Economia e Welfare

LA LIBERTA’ HA LE FERITE ANCORA APERTE

Solo ieri ho dato la notizia della presentazione di un libro nuovo scritto da Nicola Graziano e Mimmo Franzinelli “Un’odissea partigiana: dalla resistenza al manicomio” che racconta e dà voce ad una serie di storie d’Italia… ma confesso che non avevo capito il senso profondo di tutto quello che c’era dietro.

Stasera sono entrata nel nosocomio di Aversa: il viale alberato, pulito, curato sembrava un bellissimo giardino. Poi le sbarre alle finestre mostravano una realtà completamente diversa: la sofferenza di chi non può uscire e la sofferenza di quelli che li amano e non possono entrare.

La sala del convegno era affollata di persone venute per ascoltare, per sentire da coloro che hanno raccolto l’eredità dei protagonisti le urla di dolore che ancora risuonano in quegli ambienti.

opg-aversaQuando hanno cominciato a parlare, i relatori ci hanno dato la possibilità di rivivere un pezzo di storia, una storia dimenticata dai più: la storia dei partigiani di quelli che hanno lottato per la libertà.

Già la libertà è un bene così prezioso del quale oggi non avvertiamo più il valore perché siamo abituati ad esprimere le nostre idee anche le più strampalate e ad essere rispettati per questo. Non crediamo più in ideali così profondi da potervisi identificare, lottare, vivere e morire.

Eppure le storie che sono state raccontate stasera sono di persone che hanno dato la vita per la libertà che hanno pagato a caro prezzo l’ideale di essere persone libere e come tali meritevoli di rispetto e dignità.

Ad un certo punto nella sala è calato il silenzio e sulle note di un meraviglioso violino sono state lette le lettere di alcuni dei partigiani ricoverati in quel nosocomio. Per il solo fatto di avere idee diverse sono stati trattati al pari degli altri come reclusi, reietti, emarginati fenomeni da baraccone.

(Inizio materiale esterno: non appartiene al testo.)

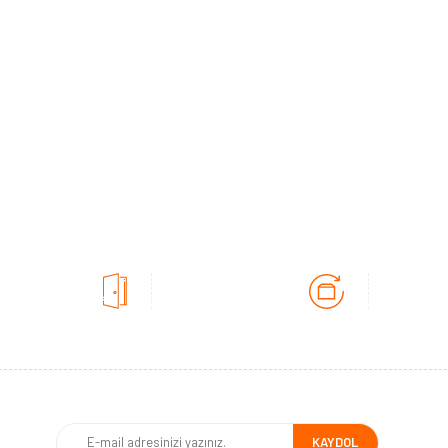
KAYDOL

Mi ha profondamente colpito il racconto di una partigiana, in particolare, che era stata internata con il pretesto della semi infermità mentale. Era giovanissima 24 anni quando è cominciato il suo calvario, lucidissima, perfettamente capace, eppure di fronte alle follie rinchiuse in quei luoghi ha temuto di non resistere e di impazzire.

Ascoltando mi sono convinta che in quei momenti siano state messe a nudo due realtà: una squisitamente ideale quasi mistica di coloro che hanno offerto la loro vita per la patria, l’altra speculare di coloro a cui era stato tolto il dono della coscienza e della conoscenza. Sembrano due mondi lontani eppure entrambi gridano lo stesso dolore: i pazzi, quelli che nessuno giustifica, quelli di quali nessuno è disposto a prendersi carico e gli emarginati a causa delle loro idee dei quali una società immatura non ha saputo darsi carico.

Credo sia doveroso un ringraziamento a quelli che hanno saputo raccontare e scoperchiare un angolo buio della nostra memoria e della nostra coscienza di italiani.

Uscendo dal nosocomio stasera mi sono lasciata alle spalle le gabbie alle finestre sulle note di una straziante “bella ciao”, ma non ho potuto lasciare lì i sentimenti e le agitazioni che le storie di questi “italiani” hanno saputo suscitare.